Saturday, June 25, 2011

something nice

something nice from a first-hand account of the democracy movement in Spain:

The general assemblies are always held in public spaces, usually symbolic places in the center of the city: Puerta del Sol in Madrid, Plaza Cataluña in Barcelona, Plaza de Encarnación in Sevilla, etc., all reminiscent of the Agoras from ancient Greek city-states. The fact that those squares are public has not been obvious to all observers. The traumatic experience of police repression in Barcelona on June 27th illustrates this. As a matter of fact, public spaces are only public insofar as we actually use them. Our rights as citizens cannot be weighted against commercial considerations or a "bad image" for tourism. Neglecting that right leads authorities to treat it as touristic "capital" and to undermine our collective property right.
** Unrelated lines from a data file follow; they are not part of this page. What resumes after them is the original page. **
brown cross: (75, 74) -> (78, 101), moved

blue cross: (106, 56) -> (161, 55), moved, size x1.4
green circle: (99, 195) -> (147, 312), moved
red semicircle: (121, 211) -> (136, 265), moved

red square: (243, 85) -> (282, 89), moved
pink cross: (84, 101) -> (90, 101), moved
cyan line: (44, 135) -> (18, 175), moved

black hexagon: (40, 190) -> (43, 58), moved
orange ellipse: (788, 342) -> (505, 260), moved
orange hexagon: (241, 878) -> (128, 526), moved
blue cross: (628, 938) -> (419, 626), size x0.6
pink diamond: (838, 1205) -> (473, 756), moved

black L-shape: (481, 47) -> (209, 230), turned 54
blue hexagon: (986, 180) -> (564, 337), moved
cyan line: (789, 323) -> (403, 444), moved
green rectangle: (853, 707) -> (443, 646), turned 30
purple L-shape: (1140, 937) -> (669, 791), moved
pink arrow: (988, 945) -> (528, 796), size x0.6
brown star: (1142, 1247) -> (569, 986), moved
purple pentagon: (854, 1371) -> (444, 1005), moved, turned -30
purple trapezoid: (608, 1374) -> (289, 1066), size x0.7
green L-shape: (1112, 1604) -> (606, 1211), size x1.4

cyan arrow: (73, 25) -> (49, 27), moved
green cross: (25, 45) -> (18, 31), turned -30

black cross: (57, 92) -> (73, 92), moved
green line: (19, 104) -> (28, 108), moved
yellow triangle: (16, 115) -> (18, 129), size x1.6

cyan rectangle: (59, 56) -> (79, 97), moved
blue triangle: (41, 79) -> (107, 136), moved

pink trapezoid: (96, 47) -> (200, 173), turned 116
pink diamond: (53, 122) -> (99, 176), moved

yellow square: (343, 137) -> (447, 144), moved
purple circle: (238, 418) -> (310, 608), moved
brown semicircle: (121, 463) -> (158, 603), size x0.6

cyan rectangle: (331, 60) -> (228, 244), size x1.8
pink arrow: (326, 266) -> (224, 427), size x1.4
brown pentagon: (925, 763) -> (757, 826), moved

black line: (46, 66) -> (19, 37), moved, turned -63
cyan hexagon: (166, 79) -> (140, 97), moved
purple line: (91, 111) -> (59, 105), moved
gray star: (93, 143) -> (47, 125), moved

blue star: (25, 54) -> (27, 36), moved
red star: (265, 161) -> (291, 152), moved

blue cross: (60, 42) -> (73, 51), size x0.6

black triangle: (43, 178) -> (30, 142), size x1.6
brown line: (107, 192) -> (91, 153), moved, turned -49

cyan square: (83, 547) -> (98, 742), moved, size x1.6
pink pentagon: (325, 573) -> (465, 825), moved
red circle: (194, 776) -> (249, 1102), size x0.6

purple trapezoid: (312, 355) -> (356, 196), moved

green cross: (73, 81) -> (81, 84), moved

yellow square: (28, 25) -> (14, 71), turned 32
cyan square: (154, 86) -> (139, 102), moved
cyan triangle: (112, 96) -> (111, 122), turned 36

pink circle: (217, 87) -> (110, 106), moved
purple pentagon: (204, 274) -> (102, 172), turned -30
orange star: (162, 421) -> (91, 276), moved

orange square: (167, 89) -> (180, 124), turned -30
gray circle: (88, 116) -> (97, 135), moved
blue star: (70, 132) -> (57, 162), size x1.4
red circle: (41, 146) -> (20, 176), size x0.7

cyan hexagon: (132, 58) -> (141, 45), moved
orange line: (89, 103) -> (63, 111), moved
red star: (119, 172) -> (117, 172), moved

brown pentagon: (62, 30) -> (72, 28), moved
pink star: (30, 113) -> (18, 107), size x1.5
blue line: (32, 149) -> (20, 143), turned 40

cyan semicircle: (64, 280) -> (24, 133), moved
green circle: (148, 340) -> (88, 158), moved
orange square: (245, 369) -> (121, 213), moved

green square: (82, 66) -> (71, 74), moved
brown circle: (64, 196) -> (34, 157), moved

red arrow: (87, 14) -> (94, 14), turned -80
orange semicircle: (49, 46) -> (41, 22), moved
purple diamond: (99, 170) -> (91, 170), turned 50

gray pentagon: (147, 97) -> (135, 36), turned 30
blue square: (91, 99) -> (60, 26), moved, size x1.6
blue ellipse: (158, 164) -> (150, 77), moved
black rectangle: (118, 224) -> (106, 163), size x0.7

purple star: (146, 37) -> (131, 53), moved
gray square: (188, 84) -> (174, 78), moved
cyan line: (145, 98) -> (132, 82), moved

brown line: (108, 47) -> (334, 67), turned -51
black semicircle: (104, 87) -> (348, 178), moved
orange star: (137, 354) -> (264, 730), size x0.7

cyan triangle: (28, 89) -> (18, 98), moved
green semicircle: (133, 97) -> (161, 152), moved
Participatory democracy begins with reclaiming that space and our right.


This reminds me of two things:
In El Paso, Texas, I once met a homeless man who told me that the police harassed him
when he was on North Mesa. (Incidentally, North Mesa is one of the ugliest places in the world. It is filled with enormous trucks boiling in the hot sun. Despite the theory of traffic management it is, essentially, a no-go area for pedestrians. If the city of El Paso had any common sense, they would ban cars and put in a tram line....)

In Bratislava, capital of the Slovak Republic, I once read that a person taking pictures at a local (Canadian owned, I believe) shopping center had his camera taken away by security guards--lest the pictures be used in a way bad for the image of the place.